Beyond that, though, I wasn't aware that anything different was happening. So, one morning in early November, I was surprised to find myself awakened for school by my Grandfather, since that was something my Grandmother always did.
He told me she was sick and was going to the hospital, and that I should fix my own breakfast and get myself ready for school. I got dressed and poured myself a bowl of cereal, and then a second bowl -- a not unusual amount for me to eat.
|The Monkees ..... <*swoon*>|
When the doorbell rang, I went to answer it. Looking through the glass, I was frightened by the sight of a police officer standing there. Instead of letting him in, I backed away and hid behind the main stairs. The doorbell rang a second time and my Grandfather hurried down the stairs, scolding me for not letting the officer in. As he was greeting the officer, I heard my Grandmother call for him. She sounded scared herself, and my Grandfather and the officer rushed upstairs.
As they went upstairs, I headed back to the kitchen and, after a moment's consideration, poured myself a third bowl of cereal.

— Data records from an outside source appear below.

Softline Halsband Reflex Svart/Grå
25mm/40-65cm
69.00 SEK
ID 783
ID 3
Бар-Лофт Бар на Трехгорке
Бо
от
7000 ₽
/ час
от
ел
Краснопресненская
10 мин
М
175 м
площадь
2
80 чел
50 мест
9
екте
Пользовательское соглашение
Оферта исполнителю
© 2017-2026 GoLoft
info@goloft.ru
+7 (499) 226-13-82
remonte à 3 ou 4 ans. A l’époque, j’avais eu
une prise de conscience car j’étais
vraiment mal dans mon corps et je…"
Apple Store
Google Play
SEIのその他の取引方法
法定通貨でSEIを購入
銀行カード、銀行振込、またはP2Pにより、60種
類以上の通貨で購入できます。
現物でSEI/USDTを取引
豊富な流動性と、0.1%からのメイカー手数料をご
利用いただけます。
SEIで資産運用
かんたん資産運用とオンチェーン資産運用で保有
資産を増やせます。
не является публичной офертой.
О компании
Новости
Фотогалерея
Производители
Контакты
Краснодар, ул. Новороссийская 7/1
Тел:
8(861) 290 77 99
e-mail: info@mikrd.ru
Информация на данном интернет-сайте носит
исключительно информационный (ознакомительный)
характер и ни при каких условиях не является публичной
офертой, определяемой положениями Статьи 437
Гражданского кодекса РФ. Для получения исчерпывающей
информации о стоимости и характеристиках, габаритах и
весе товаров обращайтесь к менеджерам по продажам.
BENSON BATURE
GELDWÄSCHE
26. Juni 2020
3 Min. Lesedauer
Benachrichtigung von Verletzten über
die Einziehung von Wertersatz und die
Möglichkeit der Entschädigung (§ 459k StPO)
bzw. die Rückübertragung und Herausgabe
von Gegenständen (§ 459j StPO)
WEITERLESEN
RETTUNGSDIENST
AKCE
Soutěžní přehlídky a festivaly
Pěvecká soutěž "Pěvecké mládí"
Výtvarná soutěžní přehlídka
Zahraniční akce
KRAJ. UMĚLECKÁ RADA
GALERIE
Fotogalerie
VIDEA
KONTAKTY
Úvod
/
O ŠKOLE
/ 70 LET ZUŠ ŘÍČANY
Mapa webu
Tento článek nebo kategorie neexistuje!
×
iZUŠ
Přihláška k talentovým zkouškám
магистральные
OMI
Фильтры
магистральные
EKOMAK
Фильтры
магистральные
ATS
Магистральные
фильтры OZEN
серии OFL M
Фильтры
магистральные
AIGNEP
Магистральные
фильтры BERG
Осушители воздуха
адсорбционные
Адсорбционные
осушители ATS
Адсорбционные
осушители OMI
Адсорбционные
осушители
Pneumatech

I needed comfort that my Grandfather was unable to give me that morning.
|My grandmother had a complete set of Blue Willow china. She made up a|
story based on the figures portrayed in the design, and I always loved hearing her tell it.
I don't remember seeing my Grandmother taken out of the house that morning. My guess is that I left for school before the ambulance arrived. I didn't know it at the time, but when she called out that morning, it was the last time I'd hear her voice.
My uncle arrived either that day or the next, having flown in from the East Coast. They told me that she was very ill, but not HOW ill; and I didn't understand the significance of my uncle's presence. The next day, my grandfather told me that my grandmother wanted me to come see her in the hospital. I refused to go.
How I wish now that I had gone. It was a chance for us to say our good-byes, and I missed it. For nearly 50 years I've felt incredible guilt that I didn't honor her last request. But no one explained the magnitude of the situation and I was just 10 years old and oh-so-scared.